The CSW report doesn’t stop at critique; it provides a blueprint for revitalizing the Jewish community’s response and reasserting control in both online and public discourse. Among its key proposals is its call for the appointment of a National Antisemitism Coordinator. Preferably, a respected figure to serve as a centralized leader—someone capable of building bridges across public and private sectors while commanding broad community support.
The report also advocates for the creation of a “Fusion Center” which would be modeled on post-9/11 national security coordination efforts. The center would act as a hub for intelligence sharing, rapid response, and proactive communication. It would monitor social platforms, gaming channels, and podcast networks where young people are increasingly targeted with extremist propaganda.
The report also recommends legal action against U.S.-based nonprofits that knowingly channel funds to antisemitic causes, including revoking 501(c)(3) privileges and closing funding loopholes exploited by international hate networks.
CSW has proposed the use of Racketeer Influenced and Corrupt Organizations Act (RICO) provisions in civil lawsuits to dismantle funding and propaganda networks spreading Jew-hatred across platforms and jurisdictions.
Also referenced in the report is a plan to develop proprietary AI tools.
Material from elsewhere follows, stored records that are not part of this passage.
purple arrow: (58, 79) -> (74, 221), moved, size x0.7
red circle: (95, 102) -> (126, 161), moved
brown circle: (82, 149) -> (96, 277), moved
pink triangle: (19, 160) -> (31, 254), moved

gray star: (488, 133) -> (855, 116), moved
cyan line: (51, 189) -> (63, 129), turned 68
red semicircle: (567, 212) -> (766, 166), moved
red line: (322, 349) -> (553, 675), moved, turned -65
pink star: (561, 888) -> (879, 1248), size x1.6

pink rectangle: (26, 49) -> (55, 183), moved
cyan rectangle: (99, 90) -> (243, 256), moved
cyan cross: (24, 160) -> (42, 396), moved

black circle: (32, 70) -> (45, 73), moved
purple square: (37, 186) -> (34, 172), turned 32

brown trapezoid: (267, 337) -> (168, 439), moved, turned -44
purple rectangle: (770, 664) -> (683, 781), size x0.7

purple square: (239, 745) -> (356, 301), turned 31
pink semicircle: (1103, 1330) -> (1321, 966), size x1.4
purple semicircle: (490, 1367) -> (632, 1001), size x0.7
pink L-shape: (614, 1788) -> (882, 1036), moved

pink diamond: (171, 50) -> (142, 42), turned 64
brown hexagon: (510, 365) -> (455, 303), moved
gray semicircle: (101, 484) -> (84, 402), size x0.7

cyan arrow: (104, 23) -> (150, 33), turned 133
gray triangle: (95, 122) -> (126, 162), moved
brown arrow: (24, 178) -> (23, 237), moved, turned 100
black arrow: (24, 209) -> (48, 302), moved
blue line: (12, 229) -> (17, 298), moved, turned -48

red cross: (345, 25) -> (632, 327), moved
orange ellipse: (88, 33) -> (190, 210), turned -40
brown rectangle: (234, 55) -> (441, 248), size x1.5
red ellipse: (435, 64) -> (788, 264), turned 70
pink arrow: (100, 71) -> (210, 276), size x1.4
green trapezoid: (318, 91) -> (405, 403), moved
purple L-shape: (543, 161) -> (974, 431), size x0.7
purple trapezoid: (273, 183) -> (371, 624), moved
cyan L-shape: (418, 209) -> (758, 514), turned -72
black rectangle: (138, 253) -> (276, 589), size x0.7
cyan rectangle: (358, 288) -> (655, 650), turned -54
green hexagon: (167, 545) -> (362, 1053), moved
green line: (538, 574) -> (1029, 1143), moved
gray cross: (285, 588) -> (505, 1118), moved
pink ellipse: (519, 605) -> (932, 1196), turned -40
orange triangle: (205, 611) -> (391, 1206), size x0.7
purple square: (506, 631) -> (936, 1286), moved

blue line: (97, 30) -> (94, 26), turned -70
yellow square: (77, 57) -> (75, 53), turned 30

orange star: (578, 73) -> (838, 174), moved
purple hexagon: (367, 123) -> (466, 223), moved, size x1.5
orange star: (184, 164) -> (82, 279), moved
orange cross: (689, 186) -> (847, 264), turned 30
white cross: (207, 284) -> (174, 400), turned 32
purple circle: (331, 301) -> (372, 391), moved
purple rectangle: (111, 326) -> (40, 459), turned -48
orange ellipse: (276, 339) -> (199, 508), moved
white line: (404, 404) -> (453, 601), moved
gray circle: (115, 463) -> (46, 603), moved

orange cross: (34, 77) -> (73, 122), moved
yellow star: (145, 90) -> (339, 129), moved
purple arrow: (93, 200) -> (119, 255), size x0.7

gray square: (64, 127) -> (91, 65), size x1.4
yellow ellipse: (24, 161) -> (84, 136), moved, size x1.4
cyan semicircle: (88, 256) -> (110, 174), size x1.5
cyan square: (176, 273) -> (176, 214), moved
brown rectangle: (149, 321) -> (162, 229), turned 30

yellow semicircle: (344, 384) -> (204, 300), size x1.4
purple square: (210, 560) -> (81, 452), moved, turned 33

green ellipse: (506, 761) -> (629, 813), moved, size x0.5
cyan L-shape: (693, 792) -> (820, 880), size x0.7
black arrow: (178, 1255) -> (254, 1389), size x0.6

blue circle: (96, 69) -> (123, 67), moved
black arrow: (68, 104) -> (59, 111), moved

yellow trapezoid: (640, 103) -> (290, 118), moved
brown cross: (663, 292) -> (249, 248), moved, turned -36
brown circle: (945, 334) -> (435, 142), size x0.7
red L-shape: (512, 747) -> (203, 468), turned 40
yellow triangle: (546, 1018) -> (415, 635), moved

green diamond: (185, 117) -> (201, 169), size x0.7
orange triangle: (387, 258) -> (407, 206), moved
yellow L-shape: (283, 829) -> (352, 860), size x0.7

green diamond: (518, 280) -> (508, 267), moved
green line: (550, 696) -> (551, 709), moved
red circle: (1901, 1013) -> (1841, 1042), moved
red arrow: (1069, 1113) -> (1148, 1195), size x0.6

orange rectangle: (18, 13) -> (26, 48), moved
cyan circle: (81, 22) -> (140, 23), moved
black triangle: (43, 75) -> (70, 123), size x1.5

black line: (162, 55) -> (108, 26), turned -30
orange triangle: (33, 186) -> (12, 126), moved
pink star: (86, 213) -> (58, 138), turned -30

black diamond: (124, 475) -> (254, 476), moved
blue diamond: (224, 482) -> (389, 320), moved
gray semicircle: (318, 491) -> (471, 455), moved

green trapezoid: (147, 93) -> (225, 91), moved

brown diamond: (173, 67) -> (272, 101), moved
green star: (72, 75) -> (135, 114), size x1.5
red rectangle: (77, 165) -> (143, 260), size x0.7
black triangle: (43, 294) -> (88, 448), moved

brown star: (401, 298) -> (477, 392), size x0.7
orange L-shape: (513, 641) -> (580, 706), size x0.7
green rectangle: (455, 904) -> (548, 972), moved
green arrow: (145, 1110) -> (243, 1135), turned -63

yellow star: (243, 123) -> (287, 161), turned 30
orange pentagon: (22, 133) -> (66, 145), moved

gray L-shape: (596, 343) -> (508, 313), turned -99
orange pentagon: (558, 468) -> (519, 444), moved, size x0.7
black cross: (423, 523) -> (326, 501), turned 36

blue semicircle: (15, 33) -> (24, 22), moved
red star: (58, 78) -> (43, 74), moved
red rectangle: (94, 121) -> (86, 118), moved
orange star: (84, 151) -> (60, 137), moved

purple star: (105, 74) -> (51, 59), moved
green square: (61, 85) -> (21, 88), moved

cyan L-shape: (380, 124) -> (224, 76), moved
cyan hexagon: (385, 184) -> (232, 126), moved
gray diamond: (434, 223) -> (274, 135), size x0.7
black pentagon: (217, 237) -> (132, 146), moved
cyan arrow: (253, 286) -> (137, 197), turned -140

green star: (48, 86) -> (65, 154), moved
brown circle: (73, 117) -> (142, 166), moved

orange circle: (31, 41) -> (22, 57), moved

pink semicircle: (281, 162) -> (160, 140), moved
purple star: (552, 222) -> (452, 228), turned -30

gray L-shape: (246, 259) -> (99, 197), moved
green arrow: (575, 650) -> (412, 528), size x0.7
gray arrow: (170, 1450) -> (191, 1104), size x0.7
With existing open-source AI often hijacked by extremists, the report urged Jewish and pro-democracy funders to invest in purpose-built, AI-driven systems designed to detect, counter, and disrupt online antisemitic content at scale.
Deploying cultural counterforces was also listed as among the strategies in the report. Recognizing that young men are disproportionately exposed to radicalization through gaming, memes, and YouTube influencers, CSW recommended training Jewish and pro-Israel content creators to engage effectively in these spaces. This would include a pipeline of influencers capable of inserting compelling, values-based narratives where hate currently dominates.
The report’s release comes amid a documented rise in antisemitic attacks, verbal assaults, and vandalism—especially on college campuses and major urban centers—since the fall of 2023. While federal authorities, including the Department of Homeland Security, have ramped up hate crime enforcement, the role of private Jewish organizations remains crucial in shaping narrative, providing protection, and advancing advocacy.
Yet Ginsberg warned that without internal reform and external cohesion, these organizations risk becoming irrelevant at best—and counterproductive at worst.
“We are leaving too many weapons on the drawing board with too many generals calling their own shots,” he said. “This is not a time for ego, it’s a time for unity.”
The Coalition for a Safer Web has circulated its report among major Jewish federations, civil rights organizations, and members of Congress, encouraging them to begin the difficult work of consensus-building. Early responses from stakeholders suggest interest in forming a national task force to address the report’s findings.
Whether CSW’s urgent call will result in lasting structural change remains to be seen. But one thing is clear: as antisemitism metastasizes both online and off, time is no longer a luxury.
The full report is available on the Coalition for a Safer Web’s website.